====== INPUT FOR THIS TASK ======

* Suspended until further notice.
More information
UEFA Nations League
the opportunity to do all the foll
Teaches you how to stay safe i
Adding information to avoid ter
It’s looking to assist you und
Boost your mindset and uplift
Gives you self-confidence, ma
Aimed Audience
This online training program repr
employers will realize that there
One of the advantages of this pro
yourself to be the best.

======

→ **WHAT YOU NEED TO DO**
Write out the line containing "More information" and every line after it through the end of the entries. Keep each one exactly as it is, and add nothing.

→ **RESULT BELOW**
More information
UEFA Nations League
the opportunity to do all the foll
Teaches you how to stay safe i
Adding information to avoid ter
It’s looking to assist you und
Boost your mindset and uplift
Gives you self-confidence, ma
Aimed Audience
This online training program repr
employers will realize that there
One of the advantages of this pro
yourself to be the best.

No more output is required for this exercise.